La raíz histórica: la universidad como institución de orden, no de subversión
Las primeras universidades del mundo occidental surgieron entre los siglos XI y XIII no por iniciativas populares ni revolucionarias, sino por el impulso de tres actores principales de la élite medieval: la iglesia Católica, las monarquías y los gremios corporativos (universitates).
Las universidades medievales no brotaron en el vacío; fueron el resultado de una metamorfosis orgánica de las instituciones educativas de la Iglesia Católica que se venía gestando desde el Renacimiento carolingio (siglo VIII). De esta manera, las escuelas monásticas y catedralicias fueron las predecesoras directas de las universidades europeas. De hecho, antes de construir edificios propios, las primeras universidades solían albergarse en propiedades de la Iglesia (Haskins, 1923/2017). El espacio de la educación superior más importante de Occidente nació con una profunda esencia institucional, jerárquica y de preservación de la tradición, muy alejada de las lógicas de ruptura y asambleísmo informal.
Cuando la cantidad de estudiantes y maestros itinerantes provenientes de toda Europa desbordó la capacidad de las catedrales, el sistema evolucionó hacia una corporación autónoma: la universidad o Studium Generale. Sin embargo, los lazos físicos y jurídicos con la Iglesia no se rompieron: la comunidad universitaria estaba bajo el fuero eclesiástico (privilegium fori). Esto implicaba que, ante cualquier problema legal con las autoridades civiles del rey o de la ciudad, los estudiantes y profesores universitarios no podían ser juzgados por tribunales civiles, sino únicamente por la corte del Obispo, que solía ser mucho más benevolente.
Por su parte, las monarquías como la de Federico I Barbarroja en Bolonia y la de Alfonso IX de Salamanca fueron impulsoras y protectoras de las primeras universidades de forma estratégica. Berman Harold —reconocido jurista e historiador estadounidense— explica detalladamente en su obra La formación de la tradición jurídica occidental (1996)cómo el descubrimiento del Derecho Romano en Bolonia fue instrumentalizado por la monarquía, ya que este ofrecía un concepto favorable del poder centralizado y absoluto. Por su parte, Ridder-Symoens —historiadora y profesora universitaria belga— explica en A History of the University in Europe: Volume 1 (1991) cómo los reyes de Castilla y León —como Alfonso IX y Alfonso X— se dieron cuenta de que no podían gobernar un territorio en expansión usando el derecho informal de los señores feudales (1991). Por lo tanto, comprendieron que la universidad sería el espacio para consolidar una burocracia homogénea a través de leyes escritas y archivos históricos que sólo los académicos sabían manejar.
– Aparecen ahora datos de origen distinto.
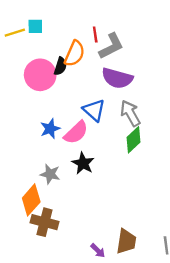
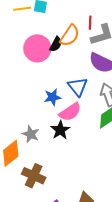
blue star: (50, 129) -> (53, 97), moved
pink semicircle: (76, 133) -> (70, 112), moved
brown cross: (45, 222) -> (34, 176), moved

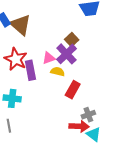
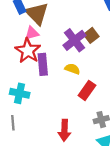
purple cross: (66, 54) -> (75, 40), moved
pink triangle: (49, 58) -> (32, 33), moved
red arrow: (79, 126) -> (64, 130), moved, turned 84

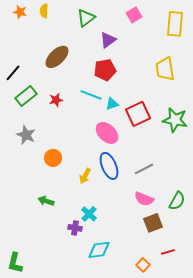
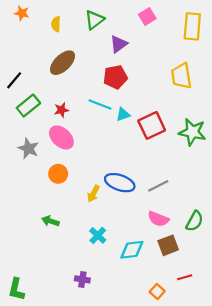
yellow semicircle: (44, 11) -> (56, 24), moved
pink ellipse: (107, 133) -> (61, 138), moved
blue ellipse: (109, 166) -> (120, 183), turned -48
purple cross: (75, 228) -> (82, 279), moved
cyan diamond: (99, 250) -> (132, 250), moved

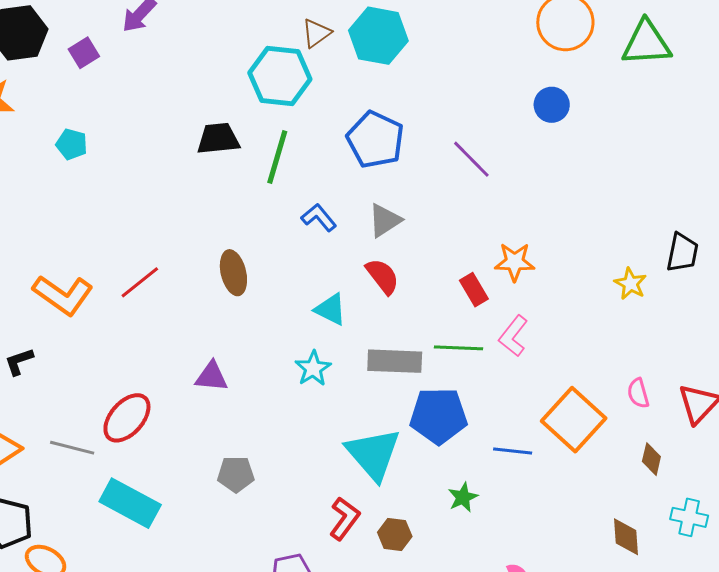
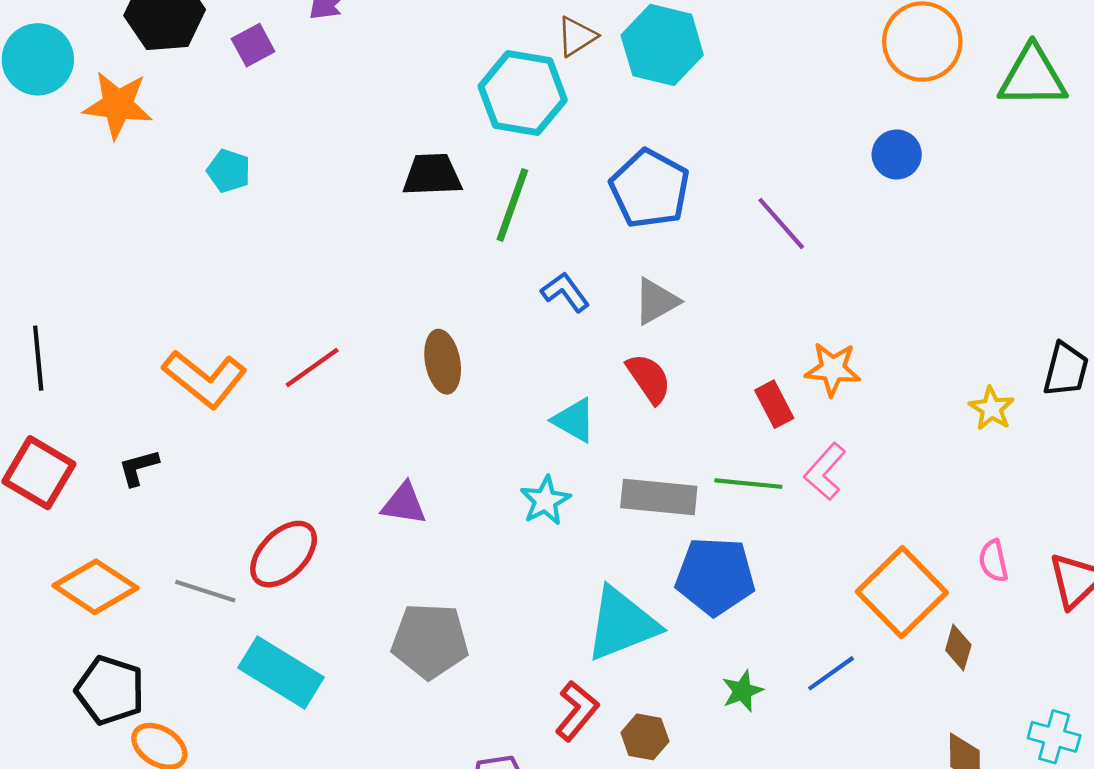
blue line: (513, 451) -> (831, 673), moved, turned -45
cyan triangle: (373, 454) -> (622, 624), turned 46
brown diamond: (651, 459) -> (958, 648), moved
gray pentagon: (236, 474) -> (430, 641), size x1.5

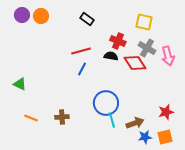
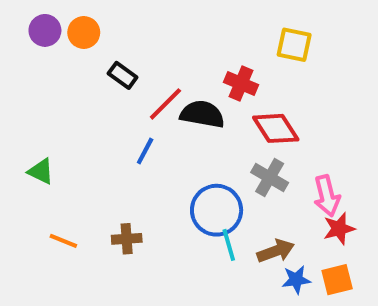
black rectangle: (87, 19) -> (123, 75), moved
gray cross: (147, 48) -> (270, 178), moved
red line: (81, 51) -> (165, 104), turned -30
black semicircle: (111, 56) -> (202, 114), moved, size x1.5
pink arrow: (168, 56) -> (327, 196), moved
blue line: (82, 69) -> (145, 151), moved

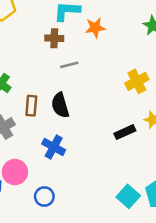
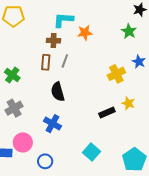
gray line: (69, 65) -> (65, 61), turned -56
brown rectangle: (31, 106) -> (46, 62), moved
cyan square: (128, 196) -> (91, 152), moved

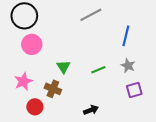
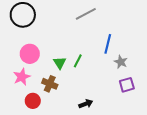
blue line: (126, 36) -> (108, 44), moved
pink circle: (32, 44) -> (30, 54), moved
green line: (98, 70) -> (78, 61), moved, turned -40

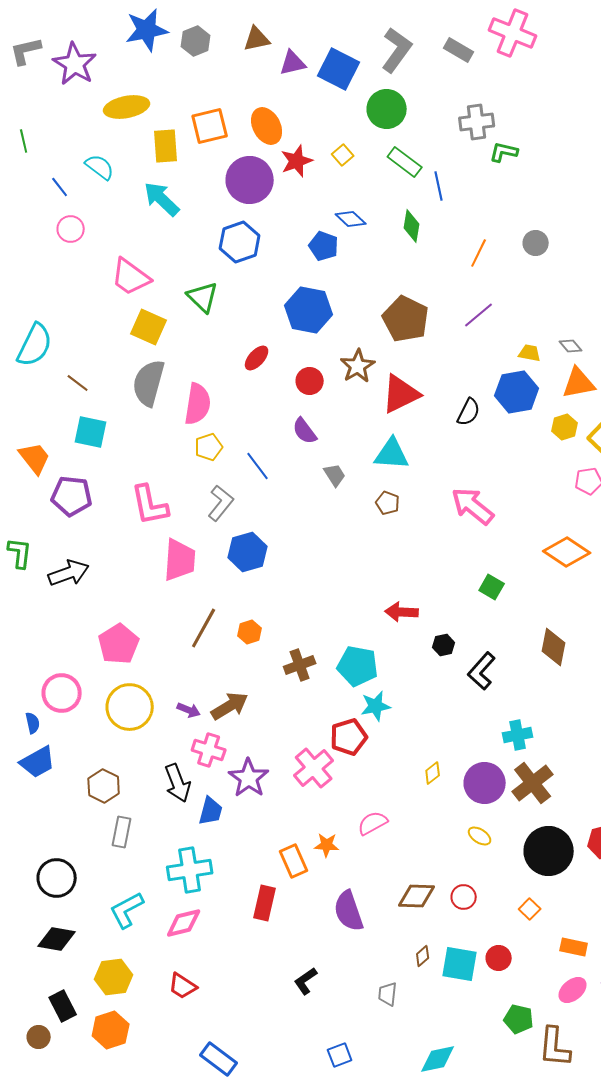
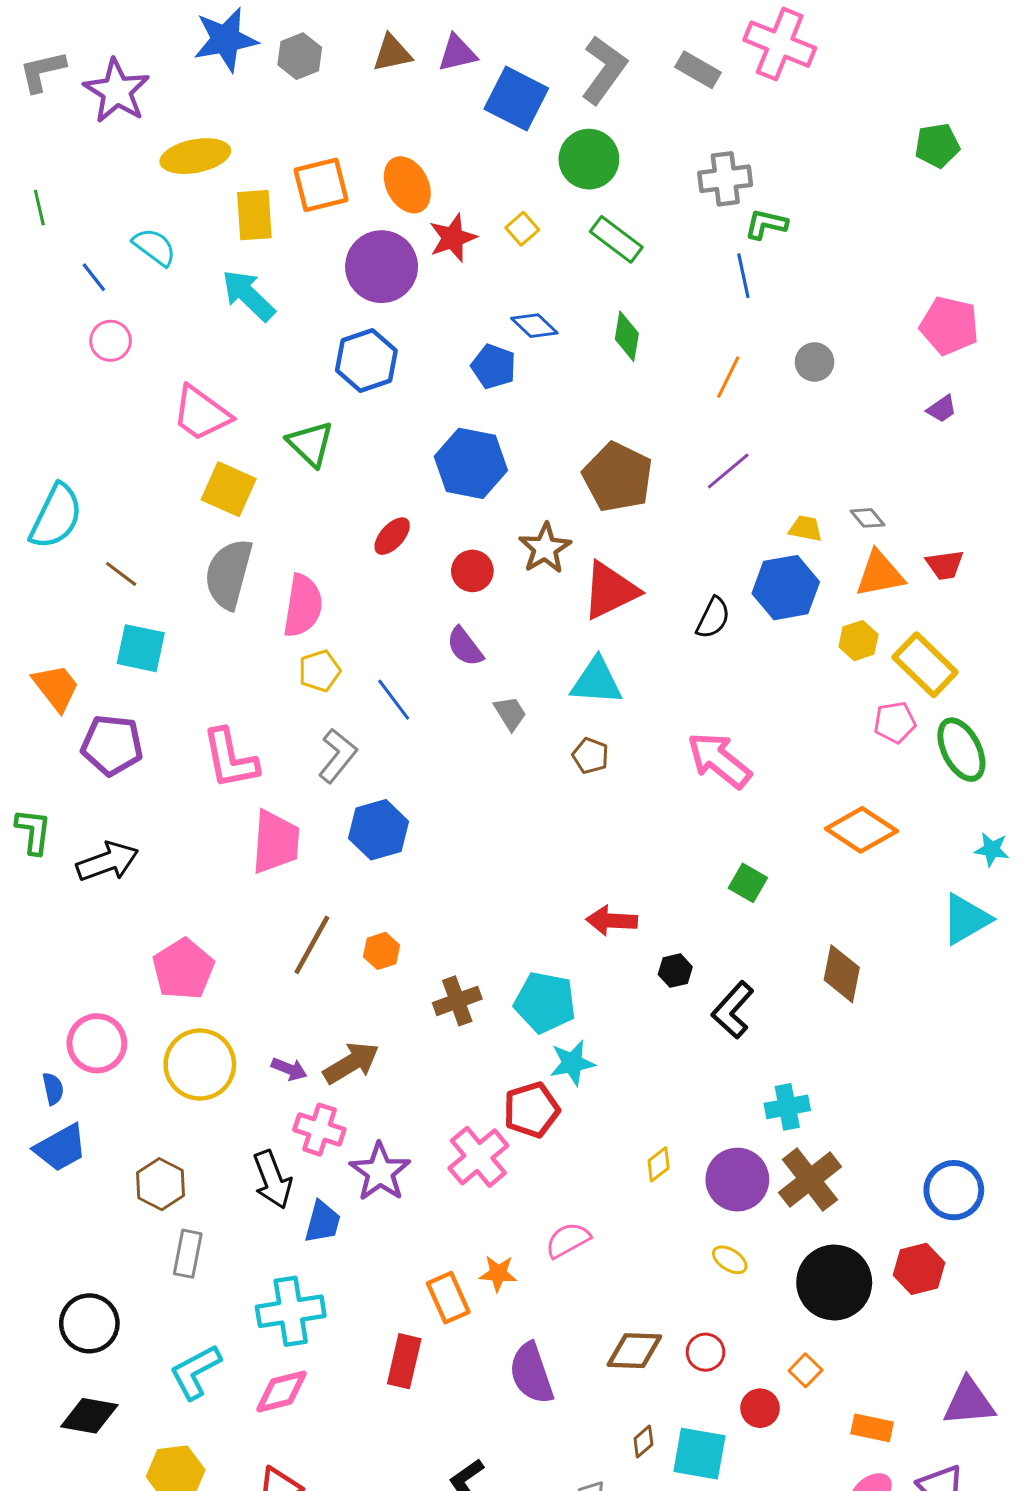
purple triangle: (293, 63) -> (457, 53), moved
blue line: (439, 186) -> (743, 276), moved
red circle: (499, 958) -> (760, 1408), moved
Como en los casos anteriores —en toda Europa— las monarquías encontraron en la comunidad universitaria un aliado para centralizar el poder del Estado, administrar justicia y redactar leyes para restarle peso a los señores feudales. La monarquía apoyó el desarrollo universitario por la necesidad de contar con profesionales capacitados en áreas gubernamentales, administrativas y legales.
La universidad no se desarrolló a través de la visión romántica y moderna del campus como un centro idílico de libre pensamiento. En realidad, la universidad medieval se condujo bajo la lógica práctica, económica y defensiva de los gremios corporativos. De hecho, la palabra universitas no tenía relación alguna con la palabra «universo» o la expresión «universalidad del conocimiento», sino que se refería a la totalidad de un grupo con existencia jurídica, ya fueran carpinteros, barberos, tejedores o estudiantes. En esencia, era un término general para una colectividad o cuerpo corporativo.
La universidad medieval como arquitecta del mercado y el capitalismo
Los estudiantes y maestros se organizaron en gremios por una necesidad de protección mutua y defensa de sus intereses frente a colectividades externas. Sin embargo, el objetivo del gremio universitario no era cambiar las leyes para todos, sino extraer derechos, libertades e inmunidades específicas para la práctica del oficio de sus miembros, como la exención de impuestos y del servicio militar (Haskins, 1923/2017). El gremio buscaba separarse de la sociedad general, no reformarla; no aspiraba a la crítica social, sino al progreso en la carrera profesional y al servicio a las estructuras de poder existentes.
Bajo ningún concepto se debe asociar la organización estudiantil en estas primeras universidades con ideas de subversión de las jerarquías de la sociedad, con fantasías de redistribución de la riqueza ni con motivaciones de «lucha de clases». El objeto de la organización estudiantil era la adquisición de privilegios estamentales, la defensa de su seguridad jurídica y el aseguramiento de un estatus superior en la pirámide social: el de los intelectuales.
Algunas ciudades como Bolonia, Padua y Montpellier eran demográfica y económicamente dependientes de la universidad. La llegada de miles de estudiantes extranjeros transformaba por completo el mercado local a través de transacciones en el sector inmobiliario, el comercio de alimentos, la industria del pergamino, el transporte y el entretenimiento (Hyde, 1973). De cierta forma, la universidad funcionaba como una gran multinacional y la agremiación estudiantil como guardián de las dinámicas de mercado.
Uno de los grandes aportes de la universidad medieval —especialmente la escuela de juristas de Bolonia— a la historia occidental fue la sistematización del derecho romano (Corpus Iuris Civilis). Este esfuerzo académico respondía a la necesidad de establecer normas en plena revolución comercial del siglo XII. A través del derecho romano, las corporaciones universitarias estructuraron conceptos fundamentales para el desarrollo del capitalismo moderno: la santidad de los contratos, la propiedad privada individual, el derecho de sociedades, la responsabilidad limitada y la regulación del crédito (Tigar, Levy y Grab, 1986). En cierta medida, el aula universitaria fue el laboratorio donde se diseñaron las «reglas de juego» que permitieron el florecimiento del mercado global.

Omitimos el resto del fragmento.